In 2005, the FBI announced that it would create a devoted subsidized staffing needs for agents in the intelligence platform. Those agents were assigned to function as collectors, target inventors, and reporters. It also intends to establish a strategic intelligence section within the DI. The FBI also intends to include strategic analysis in each FIG and completely integrate Security and Intelligence Community partners (Intelligence Community Directive, 2013). In addition, the FBI will appoint an Assistant Special Agent in Charge (ASAC) for each of the Field Offices that now have only one ASAC. Before accepting the position, this employee will be trained in intelligence methods and procedures and will be responsible for steering that offices national safety mission.

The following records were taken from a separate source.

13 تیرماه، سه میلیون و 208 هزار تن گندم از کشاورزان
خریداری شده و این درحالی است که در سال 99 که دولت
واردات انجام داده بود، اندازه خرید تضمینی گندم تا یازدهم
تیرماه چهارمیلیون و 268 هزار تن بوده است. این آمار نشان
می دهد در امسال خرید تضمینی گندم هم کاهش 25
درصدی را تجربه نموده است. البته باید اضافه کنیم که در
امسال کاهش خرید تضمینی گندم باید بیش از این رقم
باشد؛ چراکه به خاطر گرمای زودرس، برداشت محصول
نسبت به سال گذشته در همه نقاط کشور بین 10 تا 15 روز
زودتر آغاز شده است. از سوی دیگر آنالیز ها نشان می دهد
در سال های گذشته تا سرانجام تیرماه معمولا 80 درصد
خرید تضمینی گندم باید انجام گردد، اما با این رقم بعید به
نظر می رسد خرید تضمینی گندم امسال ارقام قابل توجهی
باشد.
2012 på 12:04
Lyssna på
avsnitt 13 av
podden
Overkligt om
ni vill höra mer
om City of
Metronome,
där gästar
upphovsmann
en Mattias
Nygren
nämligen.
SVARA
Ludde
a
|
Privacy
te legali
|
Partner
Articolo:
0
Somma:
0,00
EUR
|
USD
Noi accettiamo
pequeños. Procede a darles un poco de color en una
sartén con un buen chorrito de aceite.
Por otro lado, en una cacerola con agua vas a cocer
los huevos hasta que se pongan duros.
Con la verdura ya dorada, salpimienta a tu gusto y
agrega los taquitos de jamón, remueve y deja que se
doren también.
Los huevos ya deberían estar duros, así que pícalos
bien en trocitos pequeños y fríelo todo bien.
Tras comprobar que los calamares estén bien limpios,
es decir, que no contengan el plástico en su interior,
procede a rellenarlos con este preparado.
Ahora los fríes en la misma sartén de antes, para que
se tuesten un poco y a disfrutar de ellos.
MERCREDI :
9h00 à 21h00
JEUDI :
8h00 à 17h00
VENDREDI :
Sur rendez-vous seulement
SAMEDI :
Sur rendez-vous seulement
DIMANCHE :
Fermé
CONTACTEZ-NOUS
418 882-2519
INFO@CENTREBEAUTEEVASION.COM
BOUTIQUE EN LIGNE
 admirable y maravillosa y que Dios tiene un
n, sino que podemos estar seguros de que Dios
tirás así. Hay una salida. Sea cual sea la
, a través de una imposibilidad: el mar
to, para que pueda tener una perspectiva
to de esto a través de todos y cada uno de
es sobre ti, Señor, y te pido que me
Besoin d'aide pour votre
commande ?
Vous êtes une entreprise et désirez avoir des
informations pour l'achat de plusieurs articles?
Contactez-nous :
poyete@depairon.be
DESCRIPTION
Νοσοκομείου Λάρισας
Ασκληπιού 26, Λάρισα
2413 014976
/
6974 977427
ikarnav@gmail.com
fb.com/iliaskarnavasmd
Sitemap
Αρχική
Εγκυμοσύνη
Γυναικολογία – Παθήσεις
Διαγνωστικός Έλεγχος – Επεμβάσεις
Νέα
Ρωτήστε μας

Since 9/11, the FBI has implemented or been urged to implement several organizational, business, and resource distribution changes to improve its intelligence program. The Bureau originally formed an Office of Intelligence to focus its covert operations, currently renamed the DI due to P.L. (Intelligence Community Capability Directive, 2022). Field Intelligence Groups were also established in each of the Bureaus 56 field offices. Additional intelligence experts and Special Agents committed to intelligence collecting have also been hired.
Conclusion
The Federal Reserve, the New York State Banking Department, and the Securities and Exchange Commission have been working together to analyze events following the September 11 terrorist attacks to improve the financial systems overall resilience. Over the last few months, discussions with prominent financial sector representatives have aided this effort. The results of these sessions, which are detailed here, suggest that adopting more strong business continuity strategies all over the financial sector might have considerable benefits. The 9/11 Commission suggests a global plan to combat terrorism that includes targeting terrorists and their institutions, preventing and planning for future terrorist acts, and limiting the formation of terrorist organizations. These objectives can be met by a concerted effort that involves interagency intelligence sharing, the recruitment of a National Intelligence Director, the establishment of a National Terrorism Center, and a better structure of Americas homeland defenses.